◆ **Prompt**
Restate all entries word for word, minus pictures.

◆ **Provided material**

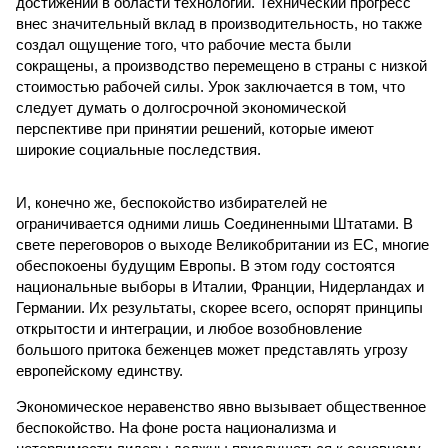
достижений в области технологий. Технический прогресс
внес значительный вклад в производительность, но также
создал ощущение того, что рабочие места были
сокращены, а производство перемещено в страны с низкой
стоимостью рабочей силы. Урок заключается в том, что
следует думать о долгосрочной экономической
перспективе при принятии решений, которые имеют
широкие социальные последствия.
И, конечно же, беспокойство избирателей не
ограничивается одними лишь Соединенными Штатами. В
свете переговоров о выходе Великобритании из ЕС, многие
обеспокоены будущим Европы. В этом году состоятся
национальные выборы в Италии, Франции, Нидерландах и
Германии. Их результаты, скорее всего, оспорят принципы
открытости и интеграции, и любое возобновление
большого притока беженцев может представлять угрозу
европейскому единству.
Экономическое неравенство явно вызывает общественное
беспокойство. На фоне роста национализма и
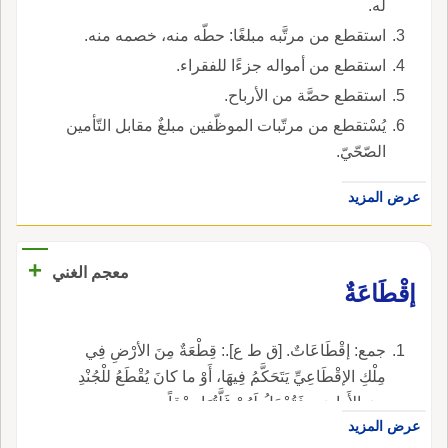
له.
استقطع من مرتَّبه مبلغًا: حطّه منه، خصمه منه.
استقطع من أمواله جزءًا للفقراء.
استقطع حصَّة من الأرباح.
يُسْتقطع من مرتّبات الموظّفين مبلغٌ مقابل التّأمين
الصّحّيّ.
عرض المزيد
+
معجم الغني
إقْطَاعَةٌ
جمع: إقْطَاعَاتٌ. [ق ط ع].: قِطْعَةٌ مِنَ الأرْضِ فِي
مِلْكِ الإقْطَاعِيِّ يَتَحَكَّمُ فِيهَا، أَوْ ما كانَ يُقْطَعُ للْجُنْدِ
مِنَ الأَراضِي فَتُجْعَلُ لَهُمْ غَلَّتُهَا رِزْقاً.
عرض المزيد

◆ **Reply to the task**
достижений в области технологий. Технический прогресс
внес значительный вклад в производительность, но также
создал ощущение того, что рабочие места были
сокращены, а производство перемещено в страны с низкой
стоимостью рабочей силы. Урок заключается в том, что
следует думать о долгосрочной экономической
перспективе при принятии решений, которые имеют
широкие социальные последствия.
И, конечно же, беспокойство избирателей не
ограничивается одними лишь Соединенными Штатами. В
свете переговоров о выходе Великобритании из ЕС, многие
обеспокоены будущим Европы. В этом году состоятся
национальные выборы в Италии, Франции, Нидерландах и
Германии. Их результаты, скорее всего, оспорят принципы
открытости и интеграции, и любое возобновление
большого притока беженцев может представлять угрозу
европейскому единству.
Экономическое неравенство явно вызывает общественное
беспокойство. На фоне роста национализма и
له.
استقطع من مرتَّبه مبلغًا: حطّه منه، خصمه منه.
استقطع من أمواله جزءًا للفقراء.
استقطع حصَّة من الأرباح.
يُسْتقطع من مرتّبات الموظّفين مبلغٌ مقابل التّأمين
الصّحّيّ.
عرض المزيد
+
معجم الغني
إقْطَاعَةٌ
جمع: إقْطَاعَاتٌ. [ق ط ع].: قِطْعَةٌ مِنَ الأرْضِ فِي
مِلْكِ الإقْطَاعِيِّ يَتَحَكَّمُ فِيهَا، أَوْ ما كانَ يُقْطَعُ للْجُنْدِ
مِنَ الأَراضِي فَتُجْعَلُ لَهُمْ غَلَّتُهَا رِزْقاً.
عرض المزيد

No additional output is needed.